Den jüngsten Urteilen des EuGH im Umfeld des Gemeinsamen Europäischen Asylsystems (GEAS) gingen stets menschenrechtlich grundierte Schlussanträge von Generalanwälten voraus, die geeignet waren, ebenso grundlegende wie dysfunktionale Rechtsstrukturen desselben auf den Kopf zu stellen. Ein Blick auf drei jüngere und bedeutende Entscheidungen zeigt, dass der EuGH zumeist zu abweichenden dogmatischen Begründungen und auch Ergebnissen gekommen ist. Steckt dahinter das Gespür des Gerichtshofs, mit Blick auf den Gedanken der Gewaltenteilung nicht zu weit zu gehen, aber dennoch den Handlungsdruck auf die verantwortliche politische Ebene zu erhöhen? Diese Ausgangsthese soll die kurzen Urteilsbesprechungen durchziehen, um am Ende zu einem gemischten Ergebnis zu kommen.

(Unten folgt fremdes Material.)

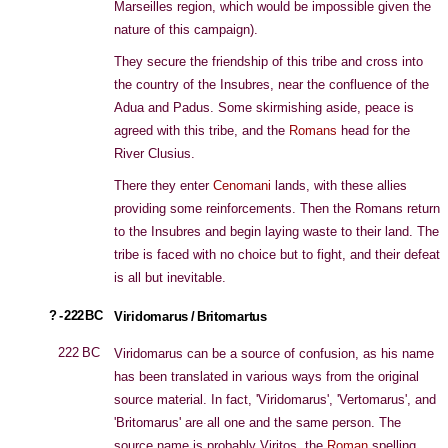
Marseilles region, which would be impossible given the
nature of this campaign).
They secure the friendship of this tribe and cross into
the country of the Insubres, near the confluence of the
Adua and Padus. Some skirmishing aside, peace is
agreed with this tribe, and the
Romans
head for the
River Clusius.
There they enter
Cenomani
lands, with these allies
providing some reinforcements. Then the Romans return
to the Insubres and begin laying waste to their land. The
tribe is faced with no choice but to fight, and their defeat
is all but inevitable.
? - 222 BC
Viridomarus / Britomartus
222 BC
Viridomarus can be a source of confusion, as his name
has been translated in various ways from the original
source material. In fact, 'Viridomarus', 'Vertomarus', and
'Britomarus' are all one and the same person. The
source name is probably Viritos, the
Roman
spelling,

Der Entscheidung der Großen Kammer zu Erteilung von Visa aus humanitären Gründen vom März 2017 (C-638/16 PPU) gingen weitreichende Schlussanträge des Generalanwalts Mengozzi voraus. Der Generalanwalt sah die betreffenden belgischen Behörden durch die Anwendung des Visakodexes im Anwendungsbereichs des Unionsrechts, damit der Unionsgrundrechte (Art. 51 Abs. 1 Satz 1 Alt. 2 GRC, Rn. 82-95). Hieraus leitete er mit Blick auf die belgische Visabehörde in der Botschaft im Libanon eine grund- und menschenrechtlich, insbesondere aus Art. 4 und 52 Abs. 3 GRC in Verbindung mit Art. 3 EMRK begründete Ermessensreduzierung auf Null ab, die zur verpflichtenden Erteilung humanitärer Visa auf Grundlage einer Ausnahmeklausel führen sollte (Art. 25 Abs. 1 Visakodex; insbes. Rn. 132-141 und 155-163). Demgegenüber stellte der Gerichtshof fest, dass ein formaler Antrag auf ein allein im Visakodex geregeltes zeitlich begrenztes Visum (Art. 1 Abs. 1 Visakodex: 90 Tage), zu dem offensichtlichen Zweck, darüber hinaus im Ankunftsstaat einen Asylantrag zu stellen, also länger dort zu bleiben, aus dem Anwendungsbereich des Kodexes herausfalle und es gerade − offenbar bewusst − an einer Regelung des Unionsgesetzgebers über langfristige humanitäre Visa und Aufenthaltstitel (die nach Art. 79 Abs. 2 lit a AEUV möglich ist) fehle (Rn. 44). Der Gerichtshof wendet sich hier nicht nur gegen eine menschenrechtliche Extension sachbereichsspezifischer Sekundärrechtsakte. Er spielt den Ball mit dem Hinweis auf eine mögliche Regelung durch den Unionsgesetzgeber auch an diesen zurück − unter zweimaliger Betonung, so lange von der unionsrechtlichen Regelungsmöglichkeit kein Gebrauch gemacht worden ist, sei für die in Frage stehenden Sachverhalte „allein das nationale Recht“ zuständig (Rn. 44 und 51 a.E.). Die Entscheidung steht damit, verkürzt, für das Verdikt, dass menschenrechtliche Argumentationsstränge allein eine gesetzgeberische Komplementärfunktion der Judikative weder auslösen noch tragen können.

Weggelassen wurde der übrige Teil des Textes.